La mosquée de Lunel
La mosquée de Lunel © Radio France / Aurélien Colly

Une quinzaine de jeunes habitants de Lunel (Hérault) sont partis faire le djihad en Syrie. Cinq sont déjà morts là-bas, faisant de cette commune de 25.000 habitants la ville française la plus touchée par ce phénomène. La semaine dernière, deux jeunes originaires de Lunel partis se battre en Syrie ont perdu la vie. Trois autres avaient connu le même sort en octobre. Au total, ils sont une quinzaine de Lunelois à avoir rejoint l'État islamique depuis l'année dernière. Triste record pour cette cité de 25.000 habitants. Et le premier constat que l'on fait en arrivant à Lunel, c'est le ras-le bol des habitants d'être stigmatisés. Dans les années 90, c'était pour des tensions communautaires. Dans les années 2000, pour de la délinquance et du trafic de drogue. Aujourd'hui, c'est pour ces jeunes djihadiste.

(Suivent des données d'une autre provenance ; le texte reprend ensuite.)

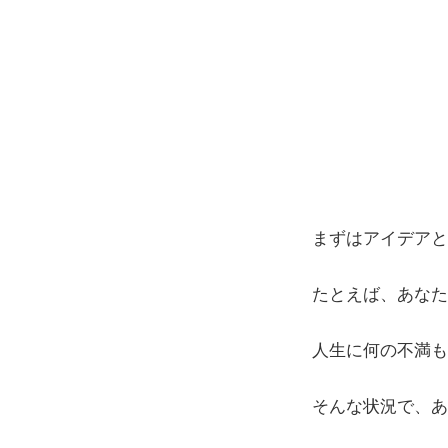
まずはアイデアと
たとえば、あなた
人生に何の不満も
そんな状況で、あ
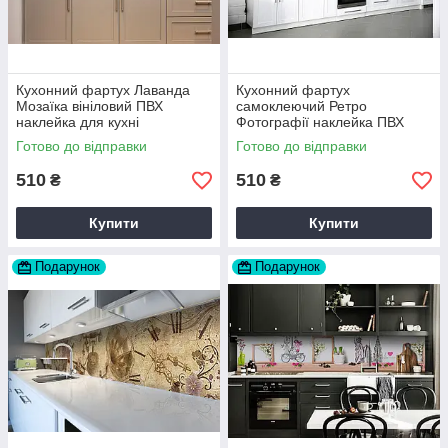
Кухонний фартух Лаванда
Кухонний фартух
Мозаїка вініловий ПВХ
самоклеючий Ретро
наклейка для кухні
Фотографії наклейка ПВХ
фіолетовий 60х200 см Happy
Вінтаж бежевий 60х200 см
Готово до відправки
Готово до відправки
Pocket Z180251
Happy Pocket Z180316
510
510
₴
₴
Купити
Купити
Подарунок
Подарунок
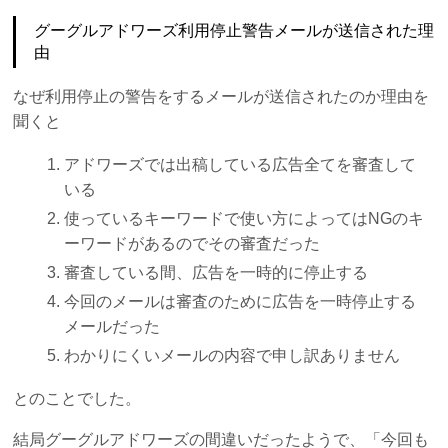
グーグルアドワーズ利用停止警告メールが送信された理
由
なぜ利用停止の警告をするメールが送信されたのか理由を
聞くと
アドワーズでは出稿している広告全てを審査して
いる
使っているキーワードで使い方によってはNGのキ
ーワードがあるのでその審査だった
審査している間、広告を一時的に停止する
今回のメールは審査のために広告を一時停止する
メールだった
わかりにくいメールの内容で申し訳ありません
とのことでした。
結局グーグルアドワーズの間違いだったようで、「今回も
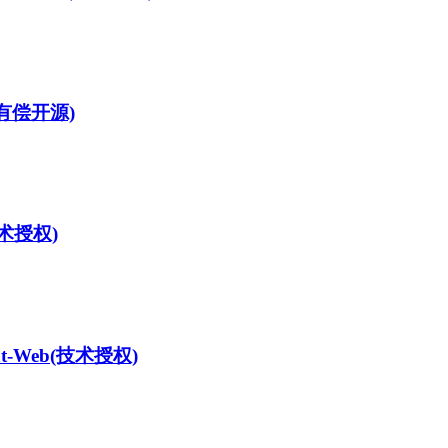
(有偿开源)
术授权)
t-Web
(技术授权)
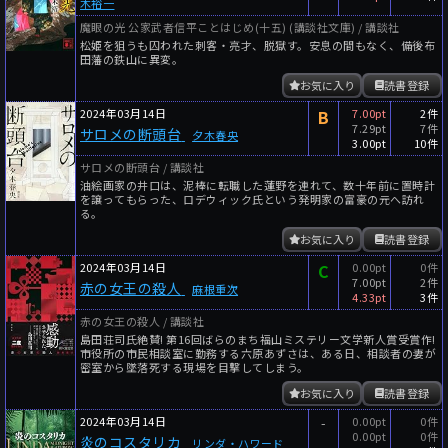
木裕一
魔眼の光 公家武者信平ことはじめ(十五) (講談社文庫) / 講談社
松姫を狙うも囚われた刺客・亮才、脱獄す。安息の間もなく、備後布
田藩の鉄山に異変。
お気に入り
読書登録
2024年03月14日
B
7.00pt
2件
7.29pt
7件
サロメの断頭台
夕木春央
3.00pt
10件
サロメの断頭台 / 講談社
油絵画家の井口は、泥棒に転職した蓮野を連れて、数十年前に置時計
を譲ってもらった、ロデウィック氏という発明家の富豪の元へ訪れ
る。
お気に入り
読書登録
2024年03月14日
C
0.00pt
0件
7.00pt
2件
赤の女王の殺人
麻根重次
4.33pt
3件
赤の女王の殺人 / 講談社
島田荘司氏絶賛! 第16回ばらのまち福山ミステリー文学新人賞受賞作!
市役所の市民相談室に勤務する六原あずさは、ある日、相談者の妻が
密室から墜落死する現場を目撃してしまう。
お気に入り
読書登録
2024年03月14日
-
0.00pt
0件
0.00pt
0件
炎のコスタリカ
リンダ・ハワード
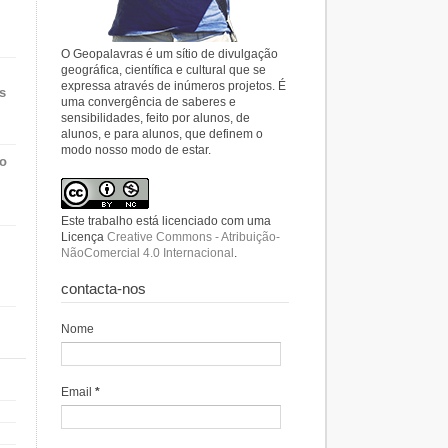
O Geopalavras é um sítio de divulgação
geográfica, científica e cultural que se
expressa através de inúmeros projetos. É
s
uma convergência de saberes e
sensibilidades, feito por alunos, de
alunos, e para alunos, que definem o
modo nosso modo de estar.
do
Este trabalho está licenciado com uma
Licença
Creative Commons - Atribuição-
NãoComercial 4.0 Internacional
.
contacta-nos
Nome
Email
*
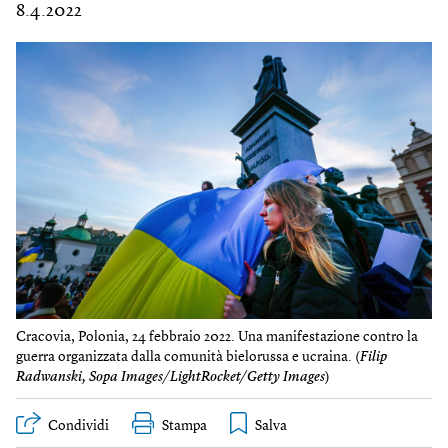
8.4.2022
Cracovia, Polonia, 24 febbraio 2022. Una manifestazione contro la
guerra organizzata dalla comunità bielorussa e ucraina. (
Filip
Radwanski, Sopa Images/LightRocket/Getty Images
)
Condividi
Stampa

Alors que la situation à Lunel s'était considérablement améliorée ces dernières années. Les quartiers populaires de la Garette et des Avidos d'où venaient certains de ces jeunes ne sont pas des zones de non-droit, même si le chômage y est fort. Et si la population musulmane, qui représente un quart de la population de Lunel, y est concentrée, les vieilles tensions communautaires ont disparu, avec notamment la construction d'une mosquée.

Une réunion programmée cette semaine

Rares sont les habitants qui acceptent de parler de ces départs de jeunes djihadistes, comme par crainte de réveiller les vieux fantômes. Silence radio également du côté de la muncipalité. Elle s'est contentée d'un bref communiqué la semaine dernière : "Le départ et le décès de ces jeunes est un problème qui touche l'ensemble du territoire national et l'ensemble de la communauté internationale", écrit le maire (divers droite) Claude Arnaud, en poste depuis 2001, avant de demander aux services de l'État d'agir au plus vite et aux représentants des musulmans de Lunel de condamner ces départs.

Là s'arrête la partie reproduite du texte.